THE PROBLEM = Make an exact copy, from the records below, of the lines from the line containing "ドの読み取り 重要なのはICカ" to the line containing "El CRPS a menudo también requiere", both lines included, excluding pictures.

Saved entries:
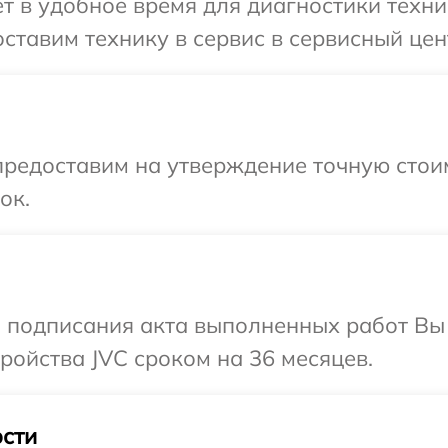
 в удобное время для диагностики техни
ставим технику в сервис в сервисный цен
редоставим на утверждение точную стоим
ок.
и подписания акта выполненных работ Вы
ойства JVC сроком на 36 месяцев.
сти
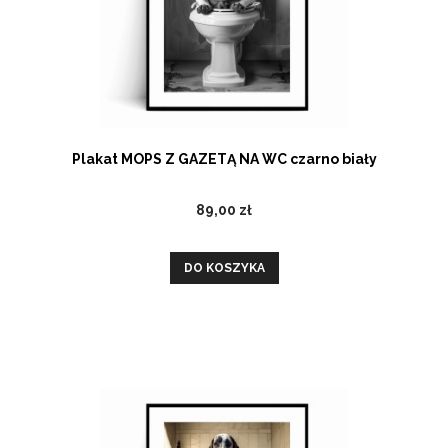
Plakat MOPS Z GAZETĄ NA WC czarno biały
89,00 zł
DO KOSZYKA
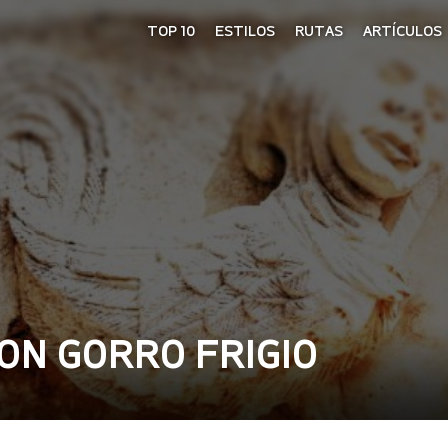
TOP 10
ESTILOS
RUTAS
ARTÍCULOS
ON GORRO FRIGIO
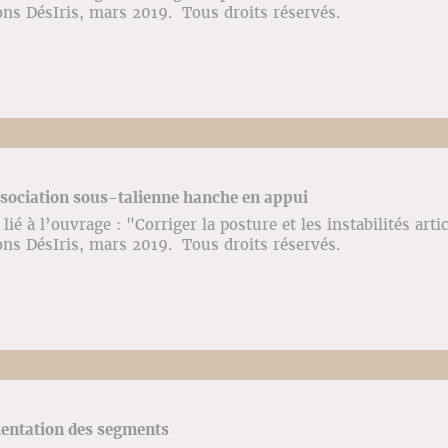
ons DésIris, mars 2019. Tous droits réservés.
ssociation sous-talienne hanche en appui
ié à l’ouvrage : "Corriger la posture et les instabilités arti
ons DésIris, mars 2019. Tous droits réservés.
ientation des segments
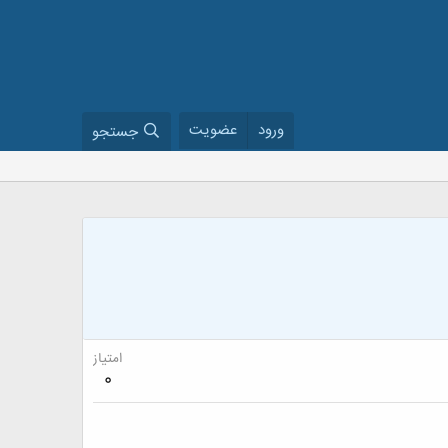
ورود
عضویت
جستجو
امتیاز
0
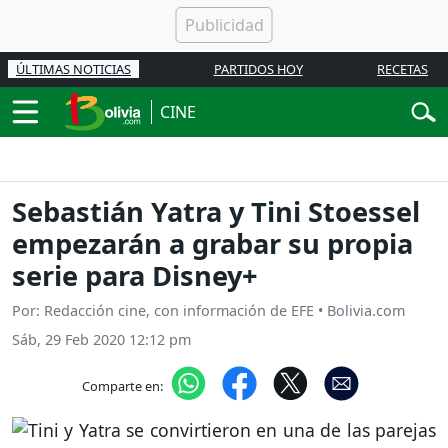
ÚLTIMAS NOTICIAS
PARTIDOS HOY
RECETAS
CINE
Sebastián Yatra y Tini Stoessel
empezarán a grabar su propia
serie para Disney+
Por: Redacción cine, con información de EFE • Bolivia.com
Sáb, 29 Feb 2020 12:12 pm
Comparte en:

--

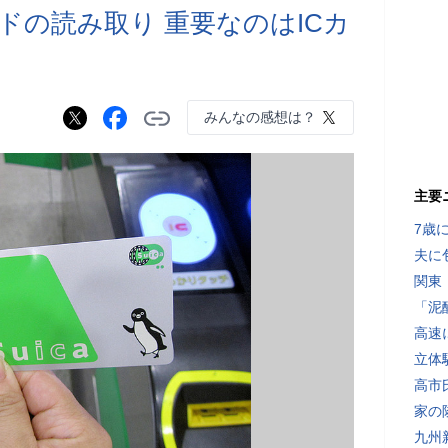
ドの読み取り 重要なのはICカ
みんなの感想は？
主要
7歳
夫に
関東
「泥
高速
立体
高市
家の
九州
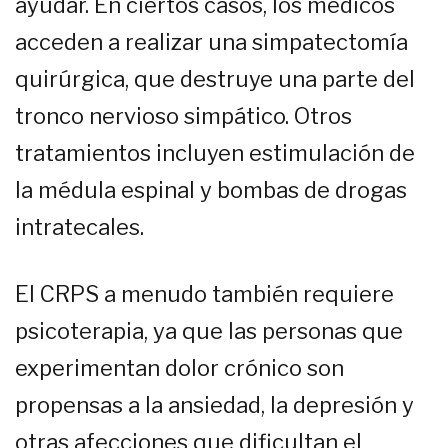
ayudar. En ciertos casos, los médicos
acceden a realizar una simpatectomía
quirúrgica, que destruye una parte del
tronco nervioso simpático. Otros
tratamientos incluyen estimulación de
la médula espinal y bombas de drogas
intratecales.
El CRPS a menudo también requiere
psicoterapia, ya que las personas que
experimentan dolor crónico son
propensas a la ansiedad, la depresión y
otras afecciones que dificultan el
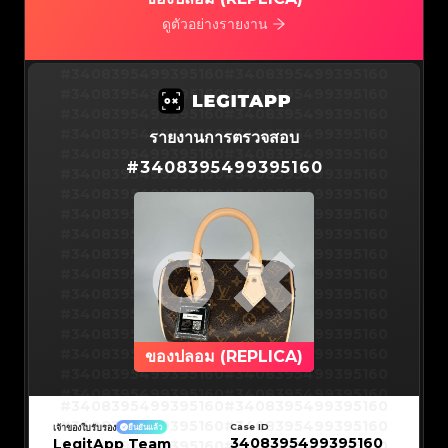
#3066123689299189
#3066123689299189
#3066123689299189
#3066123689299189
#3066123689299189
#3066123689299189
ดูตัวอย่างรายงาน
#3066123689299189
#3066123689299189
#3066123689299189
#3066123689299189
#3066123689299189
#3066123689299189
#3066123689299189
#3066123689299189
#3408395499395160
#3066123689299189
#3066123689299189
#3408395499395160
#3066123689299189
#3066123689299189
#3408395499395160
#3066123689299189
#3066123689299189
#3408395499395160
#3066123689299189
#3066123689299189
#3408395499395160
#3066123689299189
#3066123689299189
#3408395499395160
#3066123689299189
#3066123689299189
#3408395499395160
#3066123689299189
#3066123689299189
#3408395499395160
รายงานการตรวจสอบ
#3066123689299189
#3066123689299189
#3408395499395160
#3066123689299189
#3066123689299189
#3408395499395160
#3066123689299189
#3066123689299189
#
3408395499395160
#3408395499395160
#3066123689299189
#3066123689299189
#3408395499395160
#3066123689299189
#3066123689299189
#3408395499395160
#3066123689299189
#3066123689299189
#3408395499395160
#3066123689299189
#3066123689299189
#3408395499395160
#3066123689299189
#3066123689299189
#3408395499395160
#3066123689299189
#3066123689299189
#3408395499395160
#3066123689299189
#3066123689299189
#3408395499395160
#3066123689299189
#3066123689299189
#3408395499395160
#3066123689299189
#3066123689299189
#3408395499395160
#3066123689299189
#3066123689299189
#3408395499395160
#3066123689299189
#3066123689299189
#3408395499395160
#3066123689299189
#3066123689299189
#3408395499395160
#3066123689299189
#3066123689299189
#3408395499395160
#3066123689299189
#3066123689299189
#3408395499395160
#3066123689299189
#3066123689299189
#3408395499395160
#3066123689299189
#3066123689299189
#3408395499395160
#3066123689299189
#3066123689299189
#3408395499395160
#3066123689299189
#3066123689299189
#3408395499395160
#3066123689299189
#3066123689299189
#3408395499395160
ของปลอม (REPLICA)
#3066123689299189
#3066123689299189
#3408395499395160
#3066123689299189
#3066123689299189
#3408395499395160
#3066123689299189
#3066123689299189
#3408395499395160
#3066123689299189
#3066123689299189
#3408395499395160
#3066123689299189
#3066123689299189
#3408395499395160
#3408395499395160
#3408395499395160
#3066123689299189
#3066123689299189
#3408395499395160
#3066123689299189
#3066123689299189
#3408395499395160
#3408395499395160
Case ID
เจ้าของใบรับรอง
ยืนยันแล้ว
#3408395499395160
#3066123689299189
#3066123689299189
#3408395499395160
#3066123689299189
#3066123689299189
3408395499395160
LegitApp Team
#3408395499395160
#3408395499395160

ANSWER SECTION =
ドの読み取り 重要なのはICカ
みんなの感想は？
主要
7歳
夫に
関東
「泥
高速
立体
高市
家の
九州
ayudar. En ciertos casos, los médicos
acceden a realizar una simpatectomía
quirúrgica, que destruye una parte del
tronco nervioso simpático. Otros
tratamientos incluyen estimulación de
la médula espinal y bombas de drogas
intratecales.
El CRPS a menudo también requiere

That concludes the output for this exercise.